Two intertwined themes—deep learning and embedded vision—bubbled up in conversations, product demonstrations and classes throughout Automate 2023 in Detroit.
Those weren’t the only topics covered, of course, but they were among the dominant subjects in a show—put together by the staff at the Association for Advancing Automation (A3)—exploring the latest developments in machine vision, robotics, motion control and industrial AI.
Held in Detroit, Michigan, from May 22-25, the event included a large show floor with more than 600 exhibitors, classes, networking events, and a startup challenge.
For the staff members at Vision Systems Design, the show kicked off early Monday morning when we announced the 2023 Vision Systems Design Innovators Awards Honorees.

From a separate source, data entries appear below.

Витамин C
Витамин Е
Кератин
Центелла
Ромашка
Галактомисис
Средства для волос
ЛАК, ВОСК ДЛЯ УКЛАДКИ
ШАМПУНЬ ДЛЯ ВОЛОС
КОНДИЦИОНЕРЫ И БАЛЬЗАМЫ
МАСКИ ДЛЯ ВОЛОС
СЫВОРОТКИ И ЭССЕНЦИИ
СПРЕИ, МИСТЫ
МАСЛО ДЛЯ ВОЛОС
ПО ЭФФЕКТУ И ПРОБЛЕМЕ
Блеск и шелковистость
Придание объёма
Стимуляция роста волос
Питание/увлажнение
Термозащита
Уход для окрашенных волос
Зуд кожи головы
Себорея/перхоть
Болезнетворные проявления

Based on impartial ratings from a panel of 11 judges, honorees were chosen in four categories: bronze, silver, gold, and platinum. The judges evaluate the submissions based on originality; innovation; impact on designers, systems integrators or end users; whether it fulfills a new market need, leverages a novel technology, and/or increases productivity.
There were three platinum honorees this year: Smart Vision Lights (Norton Shores, MI, USA; www.smartvisionlights.com) with its DoAll Light for Robotic Inspection, Radiant Vision Systems (Redmond, WA, USA; www.radiantvisionsystems.com) with its XRE Lens, and LUCID Vision Labs (Richmond, BC, Canada; www.thinklucid.com) with its Atlas10 Camera with RDMA for Optimal 10GigE Image Transfer.

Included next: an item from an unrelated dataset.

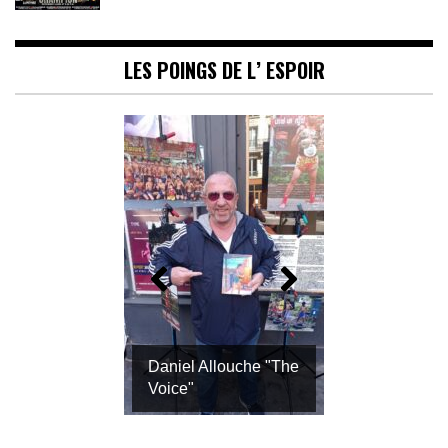
LES POINGS DE L’ ESPOIR
Daniel Allouche "The
Voice"
Freddy Lepine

Learn about all honorees and their products and technologies here.
After the awards presentation, Vision Systems Design’s staff members—there were quite a few of us there representing both editorial and sales—fanned out across the show floor and classrooms.
Deep Learning in Embedded Applications
Deep learning is enabling the inspection of products and surfaces in situations in which traditional machine vision methods have struggled. Jim Witherspoon, product manager at Zebra Technologies (Lincolnshire, IL, USA; www.zebra.com), presented an educational session on “Deep Learning at the Edge.” He described these scenarios as those in which “you don’t know what your defect is, and you don’t know the location.” One example would be a scratch on a car door that occurs during production, he says.

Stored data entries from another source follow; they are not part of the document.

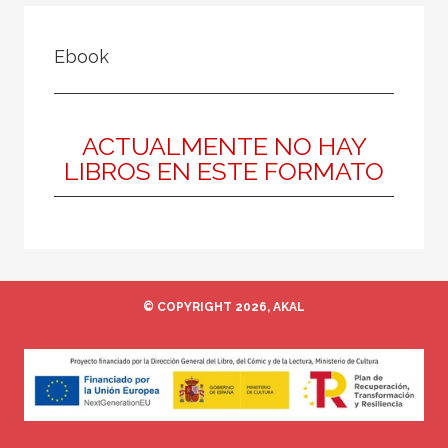
FILTRADO POR:
Ebook
Ciencias humanas y sociales
Arquitectura
Contemporánea
ACTUALMENTE NO HAY
LIBROS EN ESTE FORMATO
MATERIAS
Historia de la arquitectura
Teoría de la arquitectura
© COPYRIGHT 2026, AKAL
España
Tecnología arquitectónica
Jardinería y paisaje
Moderna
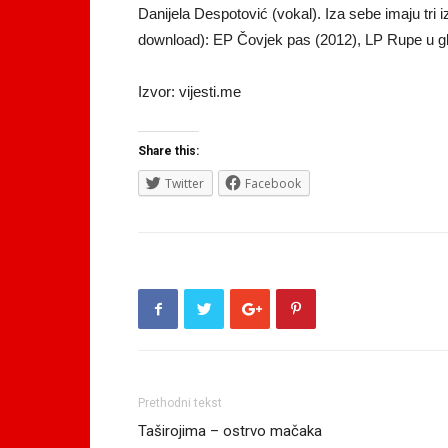
Danijela Despotović (vokal). Iza sebe imaju tri 
download): EP Čovjek pas (2012), LP Rupe u gla
Izvor: vijesti.me
Share this:
Twitter
Facebook
Prethodni tekst
Taširojima – ostrvo mačaka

Roger Altendorf, product marketing manager for Baumer Optronic GmbH (Radeberg, Germany; www.baumer.com), says deep learning models can complete complex inspection tasks, such as determining fill levels in bottles, identifying broken pieces, or counting the number of items.
How much of this work is occurring at the edge?
Witherspoon says the current trend is to build deep learning models—including annotating images and then training algorithms—on large servers located in the cloud. Once the model is built, the integrator or end user will deploy it on the factory floor using smaller edge machines. At this point, the model is optimized to take in images, process them and produce results.
Michael Cyros, vice president of sales and support Americas and president of Euresys Inc. (Seraing, Belgium; www.euresys.com), agrees, saying, “a lot of these embedded compute engines are optimized to execute. They are not so well optimized to do the training. Training is done on a bigger, beefier PC with a really expensive GPU card.”
Overall, the trend is for embedded computers to become more powerful without becoming larger, explains Tina Liu, assistant sales director at Cincoze (New Taipei City, Taiwan; www.cincoze.com) “We want to keep the compact size; we don’t want to make it larger. For example, the latest generation Intel 12th generation CPU is 20% larger. We try to keep the same size but incorporate the larger CPU. It is a little bit challenging,” she says.
Smart Cameras at the Edge
Smart cameras—which include an imager, I/O and processor—are another form of edge device. Altendorf says these cameras can be deployed on the factory floor for inspection applications involving an AI model.
Witherspoon adds that these types of cameras would typically be used for “single-point inspections, at a normal speed and simple deep learning.” That’s because you want to limit the amount of processing—and, therefore, heat generation—done in proximity to where the images are acquired.
Whatever phase of the AI/deep learning process show attendees were interested in pursuing—such as model development or execution—companies with associated software and hardware products were at Automate 20023 with booth displays and ready to help.